■ TASK DETAILS ■
Retype only the lines that run from the top of the material below to the line bearing "сборе аудио, контактов, данных", inclusive, and keep the pictures out.

+--

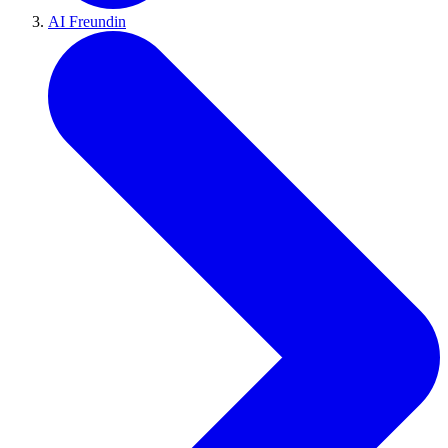
AI Freundin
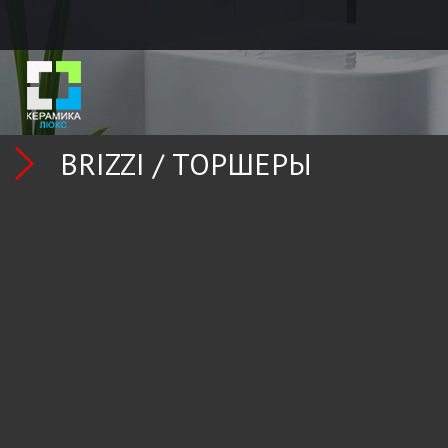
BRIZZI /
ТОРШЕРЫ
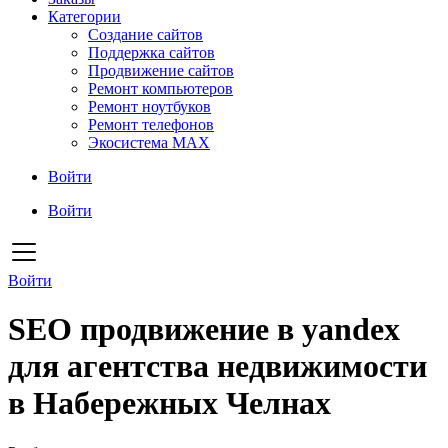
Категории
Создание сайтов
Поддержка сайтов
Продвижение сайтов
Ремонт компьютеров
Ремонт ноутбуков
Ремонт телефонов
Экосистема MAX
Войти
Войти
Войти
SEO продвижение в yandex
для агентства недвижимости
в Набережных Челнах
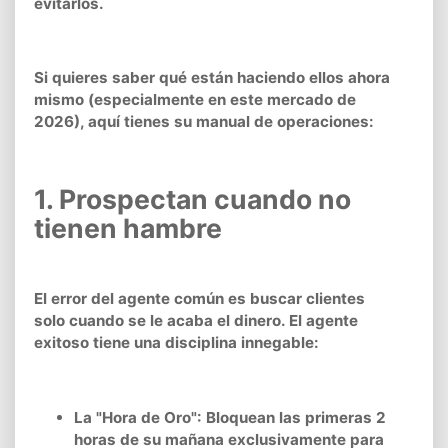
evitarlos.
Si quieres saber qué están haciendo ellos ahora
mismo (especialmente en este mercado de
2026), aquí tienes su manual de operaciones:
1. Prospectan cuando no
tienen hambre
El error del agente común es buscar clientes
solo cuando se le acaba el dinero. El agente
exitoso tiene una disciplina innegable:
La "Hora de Oro": Bloquean las primeras 2
horas de su mañana exclusivamente para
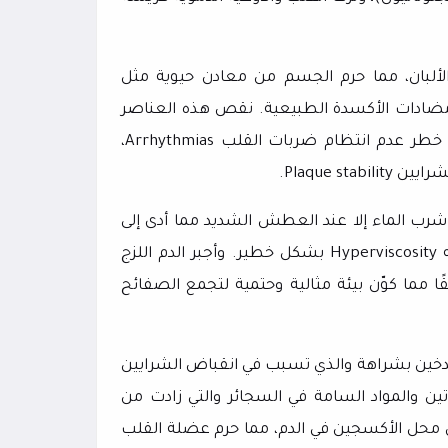
الألبان، مما حرم الجسم من معادن حيوية مثل
ومضادات الأكسدة الطبيعية. نقص هذه العناصر
من خطر عدم انتظام ضربات القلب
Arrhythmias
،
لشرايين
Plaque stability
.
شرب الماء إلا عند العطش الشديد مما أدى إلى
ه
Hyperviscosity
بشكل خطير. وأجبر الدم اللزج
 مما كوّن بيئة مثالية وحتمية لتجمع الصفائح
التدخين بشراهة والذي تسبب في انقباض الشرايين
ن والمواد السامة في السجائر والتي زادت من
حل محل الأكسجين في الدم، مما حرم عضلة القلب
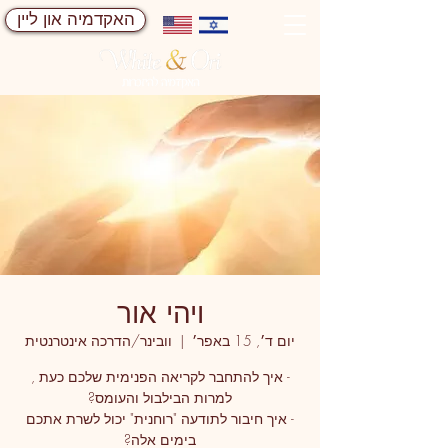
האקדמיה און ליין
ויהי אור
יום ד׳, 15 באפר׳
  |  
וובינר/הדרכה אינטרנטית
- איך להתחבר לקריאה הפנימית שלכם כעת ,
- איך חיבור לתודעה "רוחנית" יכול לשרת אתכם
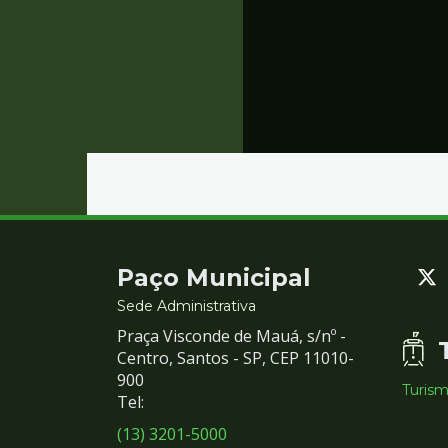
Contato
Paço Municipal
e
Sede Administrativa
Praça Visconde de Mauá, s/nº -
Redes
Centro, Santos - SP, CEP 11010-
900
Turis
Sociais
Tel:
(13) 3201-5000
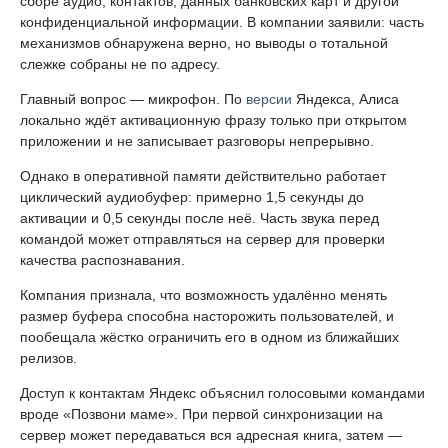
сборе аудио, контактов, данных банковских карт и другой
конфиденциальной информации. В компании заявили: часть
механизмов обнаружена верно, но выводы о тотальной
слежке собраны не по адресу.
Главный вопрос — микрофон. По
версии
Яндекса, Алиса
локально ждёт активационную фразу только при открытом
приложении и не записывает разговоры непрерывно.
Однако в оперативной памяти действительно работает
циклический аудиобуфер: примерно 1,5 секунды до
активации и 0,5 секунды после неё. Часть звука перед
командой может отправляться на сервер для проверки
качества распознавания.
Компания признала, что возможность удалённо менять
размер буфера способна насторожить пользователей, и
пообещала жёстко ограничить его в одном из ближайших
релизов.
Доступ к контактам Яндекс объяснил голосовыми командами
вроде «Позвони маме». При первой синхронизации на
сервер может передаваться вся адресная книга, затем —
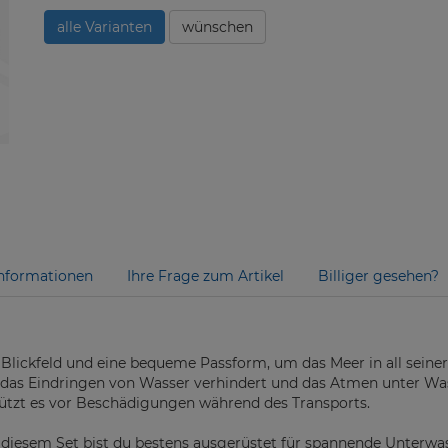
alle Varianten
wünschen
nformationen
Ihre Frage zum Artikel
Billiger gesehen?
 Blickfeld und eine bequeme Passform, um das Meer in all seine
 das Eindringen von Wasser verhindert und das Atmen unter Wass
hützt es vor Beschädigungen während des Transports.
 diesem Set bist du bestens ausgerüstet für spannende Unterwas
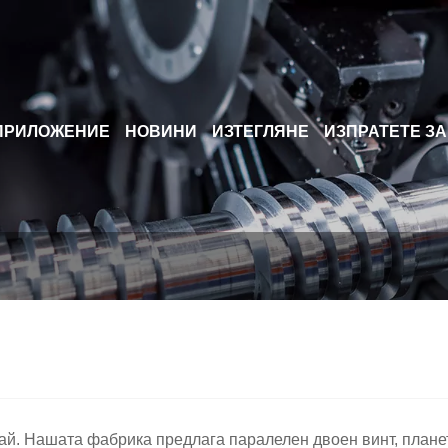
ПРИЛОЖЕНИЕ
НОВИНИ
ИЗТЕГЛЯНЕ
ИЗПРАТЕТЕ З
й. Нашата фабрика предлага паралелен двоен винт, планета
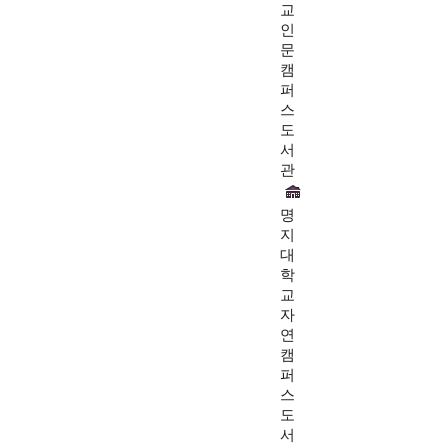
교
인
문
캠
퍼
스
도
서
관
명
지
대
학
교
자
연
캠
퍼
스
도
서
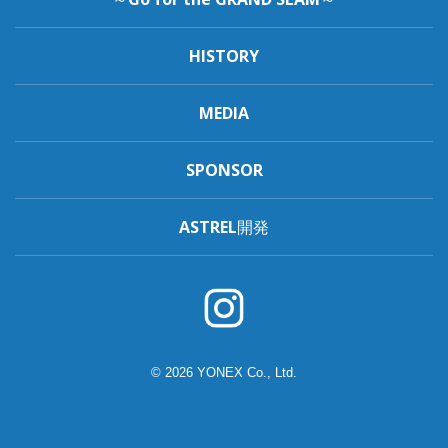
HISTORY
MEDIA
SPONSOR
ASTREL開発
© 2026 YONEX Co., Ltd.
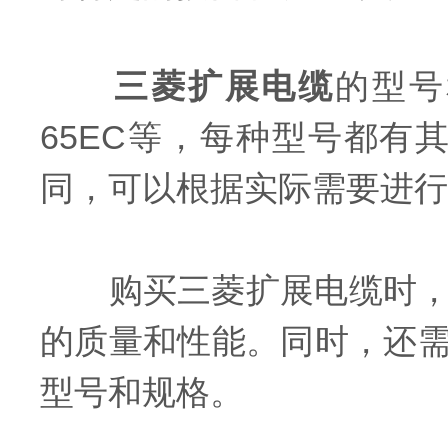
三菱扩展电缆
的型号和
65EC等，每种型号都
同，可以根据实际需要进行
购买三菱扩展电缆时，需
的质量和性能。同时，还需
型号和规格。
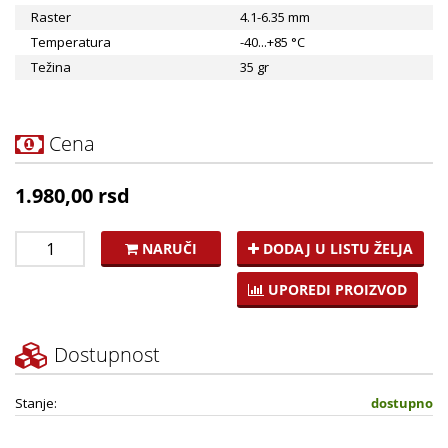
Način montaže:
Raster
4.1-6.35 mm
* Na podnožje koje se montira na DIN šinu
Temperatura
-40...+85 °C
* Na podnožje koje se montira na štampanu ploču
Težina
35 gr
Cena
1.980,00 rsd
NARUČI
DODAJ U LISTU ŽELJA
UPOREDI PROIZVOD
Dostupnost
Stanje:
dostupno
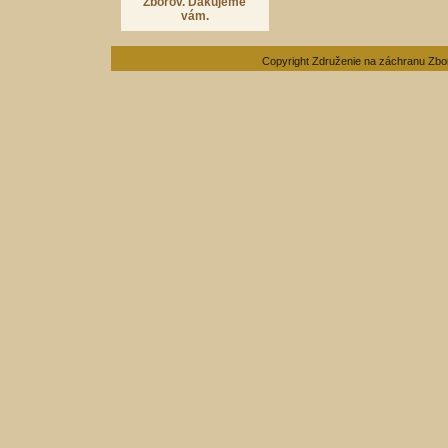
Zborov. Ďakujeme
vám.
Copyright Združenie na záchranu Zbo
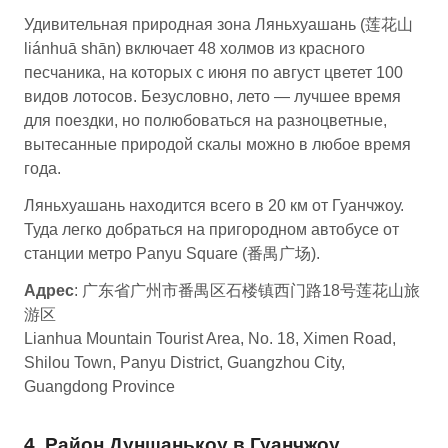
Удивительная природная зона Ляньхуашань (莲花山
liánhuā shān) включает 48 холмов из красного
песчаника, на которых с июня по август цветет 100
видов лотосов. Безусловно, лето — лучшее время
для поездки, но полюбоваться на разноцветные,
вытесанные природой скалы можно в любое время
года.
Ляньхуашань находится всего в 20 км от Гуанчжоу.
Туда легко добраться на пригородном автобусе от
станции метро Panyu Square (番禺广场).
Адрес
: 广东省广州市番禺区石楼镇西门路18号莲花山旅
游区
Lianhua Mountain Tourist Area, No. 18, Ximen Road,
Shilou Town, Panyu District, Guangzhou City,
Guangdong Province
4. Район Дуншанькоу в Гуанчжоу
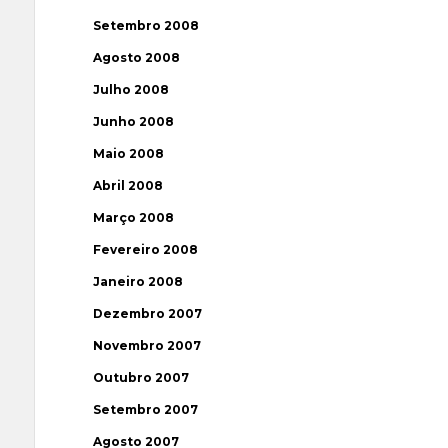
Setembro 2008
Agosto 2008
Julho 2008
Junho 2008
Maio 2008
Abril 2008
Março 2008
Fevereiro 2008
Janeiro 2008
Dezembro 2007
Novembro 2007
Outubro 2007
Setembro 2007
Agosto 2007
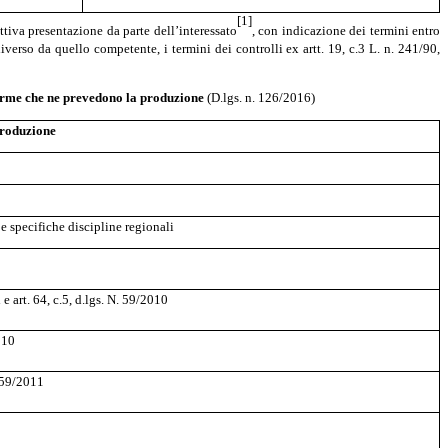
[1]
ttiva presentazione da parte dell’interessato
, con indicazione dei termini entro
iverso da quello competente, i termini dei controlli ex artt. 19, c.3 L. n. 241/90,
 norme che ne prevedono la produzione
(D.lgs. n. 126/2016)
produzione
 e specifiche discipline regionali
e art. 64, c.5, d.lgs. N. 59/2010
2010
 159/2011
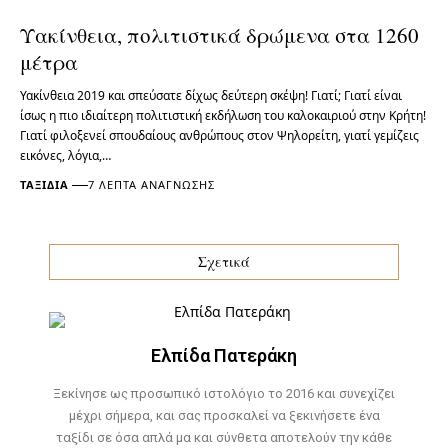
Υακίνθεια, πολιτιστικά δρώμενα στα 1260
μέτρα
Υακίνθεια 2019 και σπεύσατε δίχως δεύτερη σκέψη! Γιατί; Γιατί είναι
ίσως η πιο ιδιαίτερη πολιτιστική εκδήλωση του καλοκαιριού στην Κρήτη!
Γιατί φιλοξενεί σπουδαίους ανθρώπους στον Ψηλορείτη, γιατί γεμίζεις
εικόνες, λόγια,…
ΤΑΞΊΔΙΑ
7 ΛΕΠΤΆ ΑΝΆΓΝΩΣΗΣ
Σχετικά
Ελπίδα Πατεράκη
Ξεκίνησε ως προσωπικό ιστολόγιο το 2016 και συνεχίζει
μέχρι σήμερα, και σας προσκαλεί να ξεκινήσετε ένα
ταξίδι σε όσα απλά μα και σύνθετα αποτελούν την κάθε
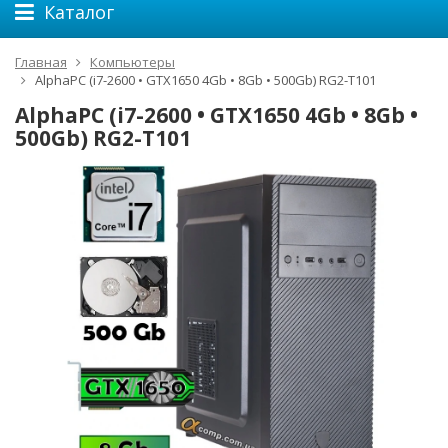
Каталог
Главная
Компьютеры
AlphaPC (i7-2600 • GTX1650 4Gb • 8Gb • 500Gb) RG2-T101
AlphaPC (i7-2600 • GTX1650 4Gb • 8Gb •
500Gb) RG2-T101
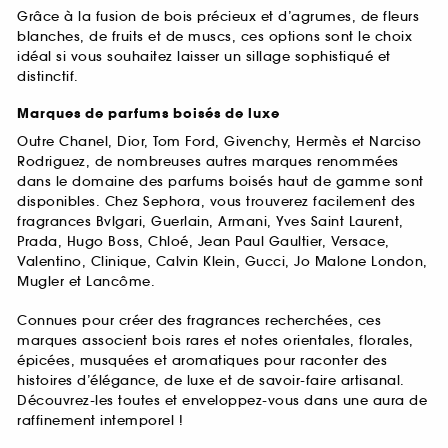
Grâce à la fusion de bois précieux et d’agrumes, de fleurs
blanches, de fruits et de muscs, ces options sont le choix
idéal si vous souhaitez laisser un sillage sophistiqué et
distinctif.
Marques de parfums boisés de luxe
Outre Chanel, Dior, Tom Ford, Givenchy, Hermès et Narciso
Rodriguez, de nombreuses autres marques renommées
dans le domaine des parfums boisés haut de gamme sont
disponibles. Chez Sephora, vous trouverez facilement des
fragrances Bvlgari, Guerlain, Armani, Yves Saint Laurent,
Prada, Hugo Boss, Chloé, Jean Paul Gaultier, Versace,
Valentino, Clinique, Calvin Klein, Gucci, Jo Malone London,
Mugler et Lancôme.
Connues pour créer des fragrances recherchées, ces
marques associent bois rares et notes orientales, florales,
épicées, musquées et aromatiques pour raconter des
histoires d’élégance, de luxe et de savoir-faire artisanal.
Découvrez-les toutes et enveloppez-vous dans une aura de
raffinement intemporel !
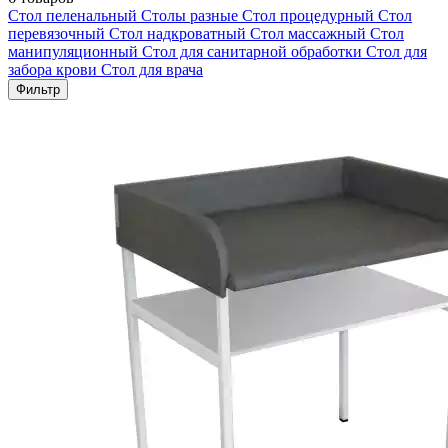
Стол пеленальный
Столы разные
Стол процедурный
Стол
перевязочный
Стол надкроватный
Стол массажный
Стол
манипуляционный
Стол для санитарной обработки
Стол для
забора крови
Стол для врача
Фильтр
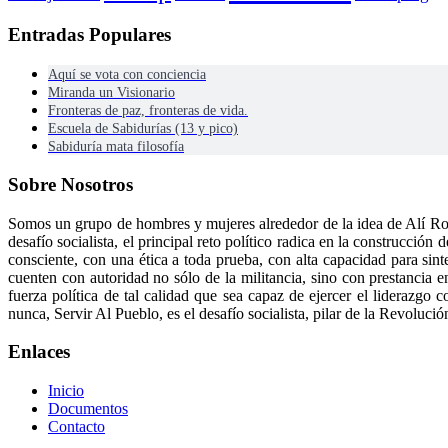
Entradas Populares
Aquí se vota con conciencia
Miranda un Visionario
Fronteras de paz, fronteras de vida.
Escuela de Sabidurías (13 y pico)
Sabiduría mata filosofía
Sobre Nosotros
Somos un grupo de hombres y mujeres alrededor de la idea de Alí Ro
desafío socialista, el principal reto político radica en la construcci
consciente, con una ética a toda prueba, con alta capacidad para sint
cuenten con autoridad no sólo de la militancia, sino con prestancia e
fuerza política de tal calidad que sea capaz de ejercer el liderazg
nunca, Servir Al Pueblo, es el desafío socialista, pilar de la Revolució
Enlaces
Inicio
Documentos
Contacto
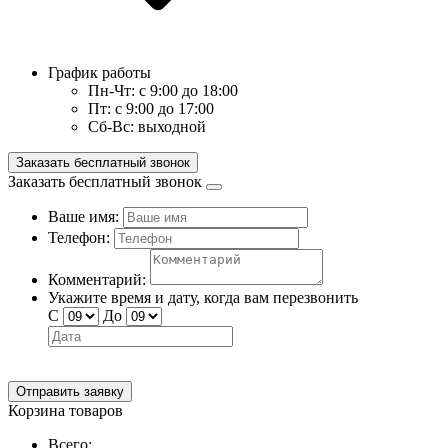
График работы
Пн-Чт:
с 9:00 до 18:00
Пт:
с 9:00 до 17:00
Сб-Вс:
выходной
Заказать бесплатный звонок
Заказать бесплатный звонок
Ваше имя:
Телефон:
Комментарий:
Укажите время и дату, когда вам перезвонить
С
До
Отправить заявку
Корзина товаров
Всего:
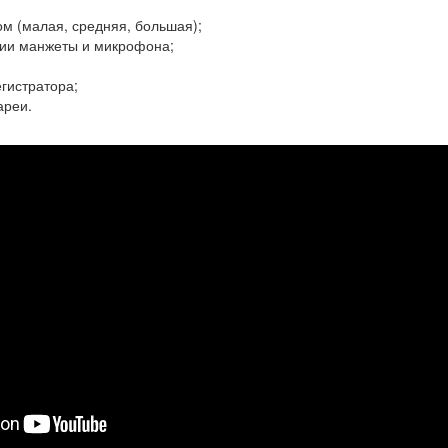
м (малая, средняя, большая);
ии манжеты и микрофона;
гистратора;
ареи.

+--

■ THE COMPLETED TASK ■
AI Freundin
BRIZZI /
ТОРШЕРЫ
Категории
Создание сайтов
Поддержка сайтов
Продвижение сайтов
Ремонт компьютеров
Ремонт ноутбуков
Ремонт телефонов
Экосистема MAX
Войти
Войти
Войти
SEO продвижение в yandex
для агентства недвижимости
в Набережных Челнах
evitarlos.
Si quieres saber qué están haciendo ellos ahora
mismo (especialmente en este mercado de
2026), aquí tienes su manual de operaciones:
1. Prospectan cuando no
tienen hambre
El error del agente común es buscar clientes
solo cuando se le acaba el dinero. El agente
exitoso tiene una disciplina innegable:
La "Hora de Oro": Bloquean las primeras 2
horas de su mañana exclusivamente para
الألبان، مما حرم الجسم من معادن حيوية مثل
ومضادات الأكسدة الطبيعية. نقص هذه العناصر
من خطر عدم انتظام ضربات القلب
Arrhythmias
،
لشرايين
Plaque stability
.
شرب الماء إلا عند العطش الشديد مما أدى إلى
ه
Hyperviscosity
بشكل خطير. وأجبر الدم اللزج
 مما كوّن بيئة مثالية وحتمية لتجمع الصفائح
التدخين بشراهة والذي تسبب في انقباض الشرايين
ن والمواد السامة في السجائر والتي زادت من
حل محل الأكسجين في الدم، مما حرم عضلة القلب
האקדמיה און ליין
ויהי אור
יום ד׳, 15 באפר׳
  |  
וובינר/הדרכה אינטרנטית
- איך להתחבר לקריאה הפנימית שלכם כעת ,
- איך חיבור לתודעה "רוחנית" יכול לשרת אתכם
Contato
Paço Municipal
e
Sede Administrativa
Praça Visconde de Mauá, s/nº -
Redes
Centro, Santos - SP, CEP 11010-
900
Turis
Sociais
Tel:
(13) 3201-5000
сборе аудио, контактов, данных банковских карт и другой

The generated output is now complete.